◆ Work instructions ◆
Below are the records; count the lines that include the string "settore" and give only that number.

◆ The records ◆
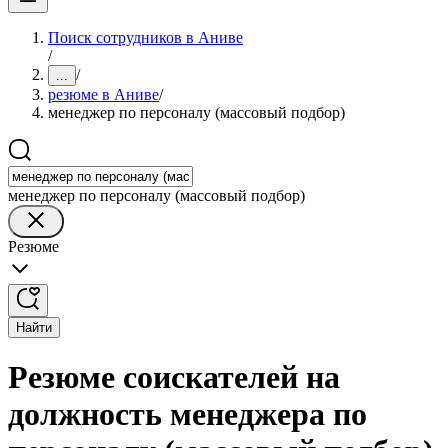
Поиск сотрудников в Аниве
/
/
...
резюме в Аниве
/
менеджер по персоналу (массовый подбор)
менеджер по персоналу (массовый подбор)
Резюме
Найти
Резюме соискателей на
должность менеджера по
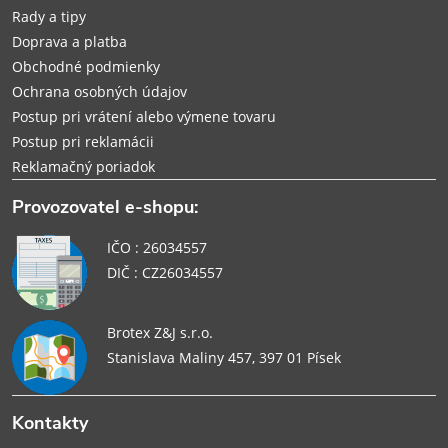
i
Rady a tipy
e
Doprava a platba
Obchodné podmienky
Ochrana osobných údajov
Postup pri vrátení alebo výmene tovaru
Postup pri reklamácii
Reklamačný poriadok
Provozovatel e-shopu:
IČO : 26034557
DIČ : CZ26034557
Brotex Z&J s.r.o.
Stanislava Maliny 457, 397 01 Písek
Kontakty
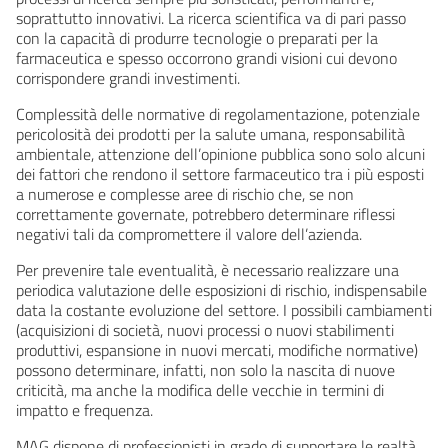
soprattutto innovativi. La ricerca scientifica va di pari passo
con la capacità di produrre tecnologie o preparati per la
farmaceutica e spesso occorrono grandi visioni cui devono
corrispondere grandi investimenti.
Complessità delle normative di regolamentazione, potenziale
pericolosità dei prodotti per la salute umana, responsabilità
ambientale, attenzione dell’opinione pubblica sono solo alcuni
dei fattori che rendono il settore farmaceutico tra i più esposti
a numerose e complesse aree di rischio che, se non
correttamente governate, potrebbero determinare riflessi
negativi tali da compromettere il valore dell’azienda.
Per prevenire tale eventualità, è necessario realizzare una
periodica valutazione delle esposizioni di rischio, indispensabile
data la costante evoluzione del settore. I possibili cambiamenti
(acquisizioni di società, nuovi processi o nuovi stabilimenti
produttivi, espansione in nuovi mercati, modifiche normative)
possono determinare, infatti, non solo la nascita di nuove
criticità, ma anche la modifica delle vecchie in termini di
impatto e frequenza.
MAG dispone di professionisti in grado di supportare le realtà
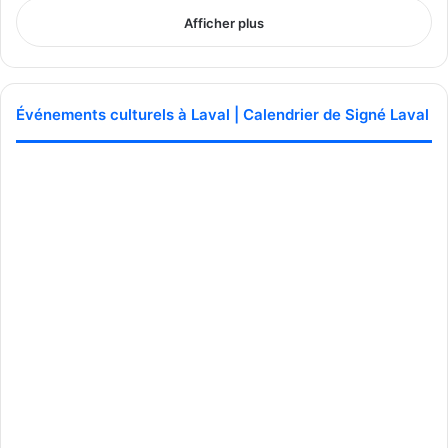
Afficher plus
Événements culturels à Laval | Calendrier de Signé Laval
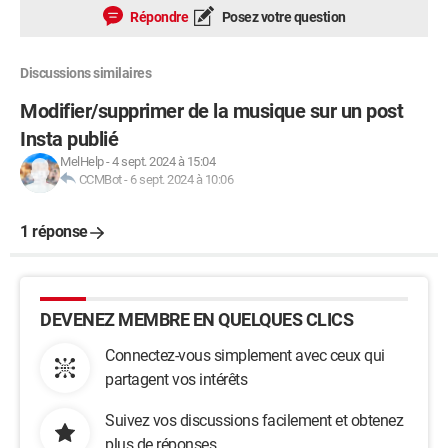
Répondre
Posez votre question
Discussions similaires
Modifier/supprimer de la musique sur un post
Insta publié
MelHelp
-
4 sept. 2024 à 15:04
CCMBot
-
6 sept. 2024 à 10:06
1 réponse
DEVENEZ MEMBRE EN QUELQUES CLICS
Connectez-vous simplement avec ceux qui
partagent vos intérêts
Suivez vos discussions facilement et obtenez
plus de réponses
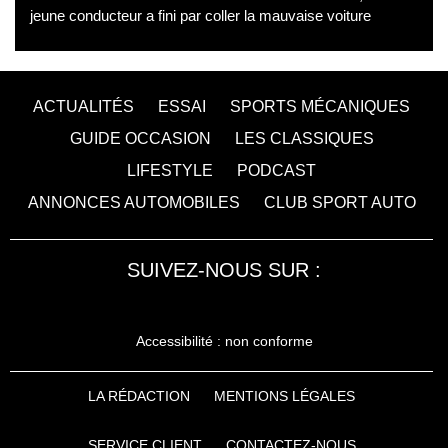
jeune conducteur a fini par coller la mauvaise voiture
ACTUALITÉS
ESSAI
SPORTS MÉCANIQUES
GUIDE OCCASION
LES CLASSIQUES
LIFESTYLE
PODCAST
ANNONCES AUTOMOBILES
CLUB SPORT AUTO
SUIVEZ-NOUS SUR :
Accessibilité : non conforme
LA RÉDACTION
MENTIONS LÉGALES
SERVICE CLIENT
CONTACTEZ-NOUS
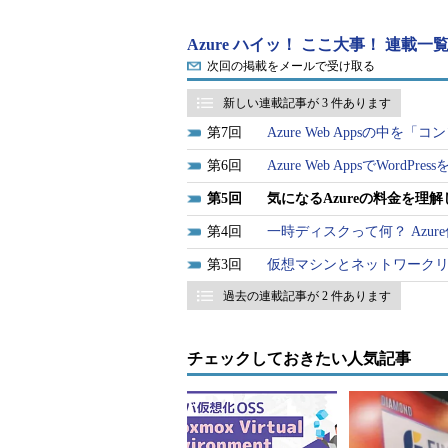
す。そのため、仮想マシン1台だけ
れに近い状態で運用していました。
Azure ハイッ！ ここ大事！ 連載一
次回の掲載をメールで受け取る
気になるのはその料金です。Azu
ービスです。では、仮想マシンを1
新しい連載記事が 3 件あります
になるのでしょうか。
7
Azure Web Appsの中
6
Azure Web AppsでWord
ちなみに、第1回で最初に仮想マシ
のコストが約1万2142円になる
5
気になるAzureの料金を理
」と
Standard
」という、1CPUコア／メ
4
一時ディスクって何？ Azu
した仮想マシンの課金単位である1分当
3
仮想マシンとネットワーク
いう稼働時間をかけた金額です。
過去の連載記事が 2 件あります
チェックしておきたい人気記事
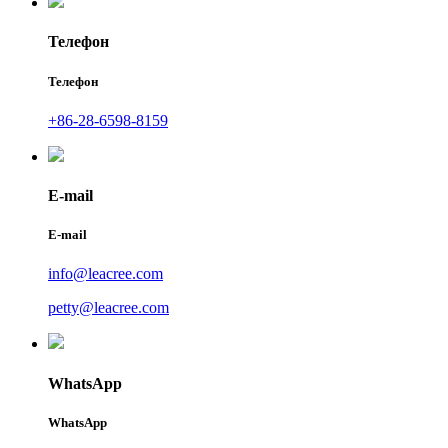
Телефон
Телефон
+86-28-6598-8159
E-mail
E-mail
info@leacree.com
petty@leacree.com
WhatsApp
WhatsApp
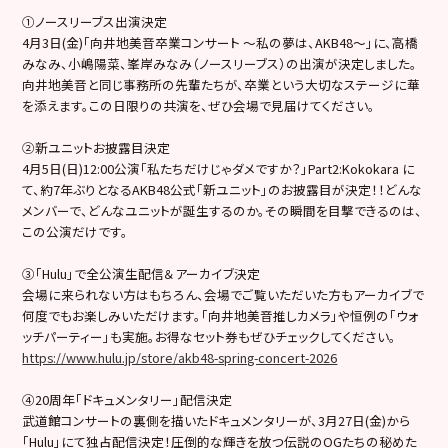
①ノースリーブス出演決定
4月3日(金)「向井地美音卒業コンサート 〜私の夢は、AKB48〜」に、高橋
みなみ、小嶋陽菜、峯岸みなみ（ノースリーブス）の出演が決定しました。
向井地美音と同じ事務所の先輩たちが、卒業という大切なステージに華
を添えます。この日限りの共演を、ぜひ会場で見届けてください。
②新ユニットお披露目決定
4月5日(日)12:00公演「私たちだけじゃダメですか？」Part2:Kokokara に
て、約7年ぶりとなるAKB48公式「新ユニット」のお披露目が決定！！どんな
メンバーで、どんなユニットが誕生するのか。その瞬間を目撃できるのは、
この公演だけです。
③「Hulu」で全公演生配信＆アーカイブ決定
会場に来られない方はもちろん、会場でご覧いただいた方もアーカイブで
何度でもお楽しみいただけます。「向井地美音推しカメラ」や恒例の「ウォ
ッチパーティー」も実施。お得なセット券もぜひチェックしてください。
https://www.hulu.jp/store/akb48-spring-concert-2026
④20周年「ドキュメンタリー」配信決定
武道館コンサートの裏側を描いたドキュメンタリーが、3月27日(金)から
「Hulu」にて独占配信決定！圧倒的な輝きを放つ伝説のOGたちの秘めた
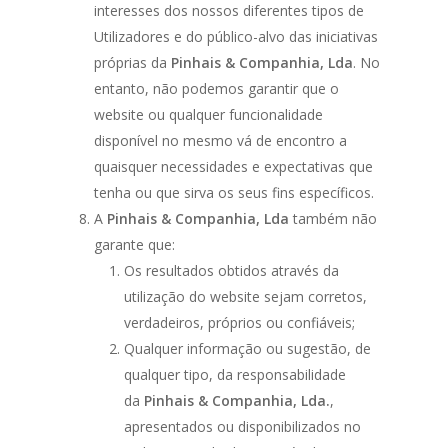
interesses dos nossos diferentes tipos de
Utilizadores e do público-alvo das iniciativas
próprias da
Pinhais & Companhia, Lda
. No
entanto, não podemos garantir que o
website ou qualquer funcionalidade
disponível no mesmo vá de encontro a
quaisquer necessidades e expectativas que
tenha ou que sirva os seus fins específicos.
A
Pinhais & Companhia, Lda
também não
garante que:
Os resultados obtidos através da
utilização do website sejam corretos,
verdadeiros, próprios ou confiáveis;
Qualquer informação ou sugestão, de
qualquer tipo, da responsabilidade
da
Pinhais & Companhia, Lda.
,
apresentados ou disponibilizados no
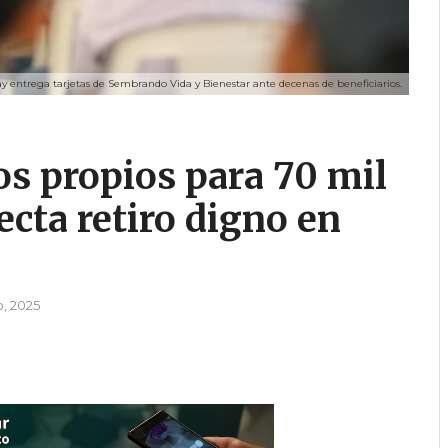
y entrega tarjetas de Sembrando Vida y Bienestar ante decenas de beneficiarios.
s propios para 70 mil
ecta retiro digno en
o, 2025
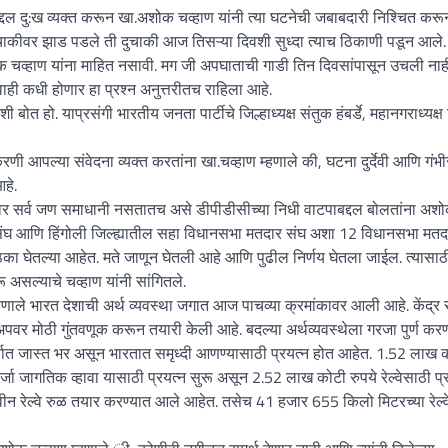
द्दल दु:ख व्यक्त करून खा.अशोक चव्हाण यांनी त्या घटनेची जबाबदारी निश्चित करून
या दुचाकीवर झाड पडले ती दुचाकी आज तिसऱ्या दिवशी सुध्दा त्याच ठिकाणी पडून आले.
शोक चव्हाण यांना माहित नसावी. मग जी अपघाताची गाडी तिन दिवसांपासून उचली नाही
ी कधी होणार हा प्रश्न अनुत्तरीतच राहिला आहे.
बोत हो. याप्रसंगी भारतीय जनता पार्टीचे जिल्हाध्यक्ष संतुक हंबर्डे, महानगराध्यक्
रणी आपल्या संवेदना व्यक्त करतांना खा.चव्हाण म्हणाले की, घटना दुर्देवी आणि गंभी
हे.
ावर सर्व जण समाधानी नसतातच असे डीपीडीसीच्या निधी वाटपाबद्दल बोलतांना अश
संघ आणि हिंगोली जिल्ह्यातील सहा विधानसभा मतदार संघ अशा 12 विधानसभा मतद
ठका घेतल्या आहेत. मते जाणून घेतली आहे आणि पुढील निर्णय घेतला जाईल. त्यासाठी
ू असल्याचे चव्हाण यांनी सांगितले.
्हणाले भारत देशाची अर्थ व्यवस्था जगात आज पाचव्या क्रमांकावर आली आहे. केंद्र
टअपवर मोठी गुंतवणूक करून तयारी केली आहे. बदल्या अर्थव्यवस्थेला गरजा पुर्ण कर
वात जास्त भर असून भारतात समृध्दी आणण्यासाठी प्रयत्न होत आहेत. 1.52 लाख 
दर्जा जागतिक व्हावा यासाठी प्रयत्न सुरू असून 2.52 लाख कोटी रुपये रेल्वेसाठी प्
न रेल्वे रुळ तयार करण्यात आले आहेत. तसेच 41 हजार 655 किलो मिटरच्या रेल्व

◆ Result ◆
2